Task details: Search the entries below for the word "will" and copy each line that has it.
##### Data for the task
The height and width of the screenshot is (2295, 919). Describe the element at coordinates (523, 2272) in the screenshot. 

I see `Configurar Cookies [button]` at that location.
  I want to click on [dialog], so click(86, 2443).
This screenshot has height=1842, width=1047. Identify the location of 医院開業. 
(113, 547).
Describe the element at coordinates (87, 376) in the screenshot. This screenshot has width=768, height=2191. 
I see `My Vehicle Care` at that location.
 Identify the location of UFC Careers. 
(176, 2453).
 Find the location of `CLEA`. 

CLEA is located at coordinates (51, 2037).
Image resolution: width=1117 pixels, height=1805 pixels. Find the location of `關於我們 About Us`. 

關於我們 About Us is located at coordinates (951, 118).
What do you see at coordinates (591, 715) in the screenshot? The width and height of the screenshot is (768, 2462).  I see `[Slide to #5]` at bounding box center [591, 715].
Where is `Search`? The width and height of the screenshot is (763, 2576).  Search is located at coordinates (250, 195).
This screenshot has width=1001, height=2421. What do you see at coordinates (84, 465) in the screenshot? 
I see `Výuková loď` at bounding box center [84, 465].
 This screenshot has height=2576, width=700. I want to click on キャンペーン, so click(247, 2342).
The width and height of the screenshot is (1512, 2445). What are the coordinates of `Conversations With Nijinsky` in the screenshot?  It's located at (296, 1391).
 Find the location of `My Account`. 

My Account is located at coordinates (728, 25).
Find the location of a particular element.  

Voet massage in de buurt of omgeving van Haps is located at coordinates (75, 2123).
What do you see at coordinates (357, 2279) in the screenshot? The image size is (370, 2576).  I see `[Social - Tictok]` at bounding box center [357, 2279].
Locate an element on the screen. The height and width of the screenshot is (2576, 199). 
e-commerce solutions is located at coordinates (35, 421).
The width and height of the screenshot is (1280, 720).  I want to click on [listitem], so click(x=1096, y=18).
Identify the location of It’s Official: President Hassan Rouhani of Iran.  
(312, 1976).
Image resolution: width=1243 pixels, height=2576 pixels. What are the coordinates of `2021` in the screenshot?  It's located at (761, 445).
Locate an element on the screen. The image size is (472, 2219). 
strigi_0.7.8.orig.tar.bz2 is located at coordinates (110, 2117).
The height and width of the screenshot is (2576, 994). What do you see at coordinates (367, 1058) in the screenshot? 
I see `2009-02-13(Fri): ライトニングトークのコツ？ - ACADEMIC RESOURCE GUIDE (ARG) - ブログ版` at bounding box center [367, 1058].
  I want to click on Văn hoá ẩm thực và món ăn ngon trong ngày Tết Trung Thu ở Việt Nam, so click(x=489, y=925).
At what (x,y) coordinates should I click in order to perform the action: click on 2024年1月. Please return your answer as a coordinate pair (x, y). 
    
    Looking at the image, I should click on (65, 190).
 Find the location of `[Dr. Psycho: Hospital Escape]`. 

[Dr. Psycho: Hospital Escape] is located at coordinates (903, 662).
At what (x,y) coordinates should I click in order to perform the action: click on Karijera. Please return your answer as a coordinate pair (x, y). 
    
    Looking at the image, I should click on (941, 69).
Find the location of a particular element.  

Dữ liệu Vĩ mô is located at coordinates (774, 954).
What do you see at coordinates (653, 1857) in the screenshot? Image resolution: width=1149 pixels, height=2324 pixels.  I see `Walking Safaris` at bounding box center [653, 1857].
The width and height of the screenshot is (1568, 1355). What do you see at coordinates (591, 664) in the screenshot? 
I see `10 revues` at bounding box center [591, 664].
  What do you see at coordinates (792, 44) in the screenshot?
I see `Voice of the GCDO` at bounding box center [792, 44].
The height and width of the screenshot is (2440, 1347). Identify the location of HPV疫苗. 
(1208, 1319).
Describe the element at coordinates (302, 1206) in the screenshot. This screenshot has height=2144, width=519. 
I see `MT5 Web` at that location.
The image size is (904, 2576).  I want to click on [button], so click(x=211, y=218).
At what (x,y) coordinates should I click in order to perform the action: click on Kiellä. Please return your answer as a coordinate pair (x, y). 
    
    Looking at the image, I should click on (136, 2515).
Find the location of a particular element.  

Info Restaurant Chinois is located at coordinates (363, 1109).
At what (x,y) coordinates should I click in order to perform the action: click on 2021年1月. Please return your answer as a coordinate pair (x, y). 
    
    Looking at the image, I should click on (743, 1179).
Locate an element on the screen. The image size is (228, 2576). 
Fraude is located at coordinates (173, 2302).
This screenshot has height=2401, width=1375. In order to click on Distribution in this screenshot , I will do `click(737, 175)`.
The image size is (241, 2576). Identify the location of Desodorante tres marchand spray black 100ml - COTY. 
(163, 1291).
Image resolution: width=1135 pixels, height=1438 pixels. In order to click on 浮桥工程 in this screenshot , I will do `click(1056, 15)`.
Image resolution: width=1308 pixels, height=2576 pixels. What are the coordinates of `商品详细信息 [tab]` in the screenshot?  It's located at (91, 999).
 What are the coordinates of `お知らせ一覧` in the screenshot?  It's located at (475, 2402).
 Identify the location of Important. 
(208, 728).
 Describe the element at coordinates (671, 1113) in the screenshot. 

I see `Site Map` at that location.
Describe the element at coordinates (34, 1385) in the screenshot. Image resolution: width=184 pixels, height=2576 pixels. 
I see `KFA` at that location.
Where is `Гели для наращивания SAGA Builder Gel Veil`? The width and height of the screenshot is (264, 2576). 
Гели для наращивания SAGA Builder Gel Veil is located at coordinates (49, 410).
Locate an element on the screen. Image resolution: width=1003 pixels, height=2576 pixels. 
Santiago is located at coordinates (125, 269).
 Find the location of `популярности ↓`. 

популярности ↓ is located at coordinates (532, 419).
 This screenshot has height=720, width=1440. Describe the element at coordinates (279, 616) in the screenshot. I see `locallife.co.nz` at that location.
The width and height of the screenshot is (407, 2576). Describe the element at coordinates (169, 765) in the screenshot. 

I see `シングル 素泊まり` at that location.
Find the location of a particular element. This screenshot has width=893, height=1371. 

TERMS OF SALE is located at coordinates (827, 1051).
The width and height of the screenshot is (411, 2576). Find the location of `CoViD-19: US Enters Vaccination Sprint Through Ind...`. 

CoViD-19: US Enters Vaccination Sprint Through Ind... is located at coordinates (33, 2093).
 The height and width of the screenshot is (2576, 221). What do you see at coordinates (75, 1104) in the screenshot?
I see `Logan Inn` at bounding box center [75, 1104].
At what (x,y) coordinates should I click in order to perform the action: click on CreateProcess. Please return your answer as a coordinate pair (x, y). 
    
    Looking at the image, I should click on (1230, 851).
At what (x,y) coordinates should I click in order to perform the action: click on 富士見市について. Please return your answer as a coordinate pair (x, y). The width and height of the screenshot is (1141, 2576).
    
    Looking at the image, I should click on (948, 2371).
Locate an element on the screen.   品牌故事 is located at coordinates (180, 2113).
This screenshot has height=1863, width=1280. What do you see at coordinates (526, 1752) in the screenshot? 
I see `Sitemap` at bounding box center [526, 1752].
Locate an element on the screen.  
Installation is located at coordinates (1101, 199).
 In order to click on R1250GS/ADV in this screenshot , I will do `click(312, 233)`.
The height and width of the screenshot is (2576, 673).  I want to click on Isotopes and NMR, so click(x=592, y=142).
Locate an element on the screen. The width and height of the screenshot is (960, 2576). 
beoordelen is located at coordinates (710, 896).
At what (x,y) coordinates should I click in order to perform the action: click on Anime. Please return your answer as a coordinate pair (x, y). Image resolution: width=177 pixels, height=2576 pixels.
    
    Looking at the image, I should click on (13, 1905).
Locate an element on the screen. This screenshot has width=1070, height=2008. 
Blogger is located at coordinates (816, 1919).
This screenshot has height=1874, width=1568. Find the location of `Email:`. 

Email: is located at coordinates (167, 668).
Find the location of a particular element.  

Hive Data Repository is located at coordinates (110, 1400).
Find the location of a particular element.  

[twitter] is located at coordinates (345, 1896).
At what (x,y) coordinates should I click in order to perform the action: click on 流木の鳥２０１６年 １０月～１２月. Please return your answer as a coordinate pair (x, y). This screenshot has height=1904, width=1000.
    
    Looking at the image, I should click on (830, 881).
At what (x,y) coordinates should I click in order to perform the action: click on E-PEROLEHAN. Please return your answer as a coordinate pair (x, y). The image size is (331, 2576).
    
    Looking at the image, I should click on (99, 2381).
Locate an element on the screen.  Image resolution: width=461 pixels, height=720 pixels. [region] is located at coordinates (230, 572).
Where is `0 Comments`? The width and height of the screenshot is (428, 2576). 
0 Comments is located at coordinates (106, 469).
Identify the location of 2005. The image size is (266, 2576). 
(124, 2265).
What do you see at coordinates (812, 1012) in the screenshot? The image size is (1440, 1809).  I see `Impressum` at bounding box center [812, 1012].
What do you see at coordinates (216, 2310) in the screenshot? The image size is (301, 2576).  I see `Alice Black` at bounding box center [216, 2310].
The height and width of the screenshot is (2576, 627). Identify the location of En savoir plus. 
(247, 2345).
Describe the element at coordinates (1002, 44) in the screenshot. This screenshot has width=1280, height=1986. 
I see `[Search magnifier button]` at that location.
##########
Reply:
This screenshot has height=2401, width=1375. In order to click on Distribution in this screenshot , I will do `click(737, 175)`.
Image resolution: width=1135 pixels, height=1438 pixels. In order to click on 浮桥工程 in this screenshot , I will do `click(1056, 15)`.
 In order to click on R1250GS/ADV in this screenshot , I will do `click(312, 233)`.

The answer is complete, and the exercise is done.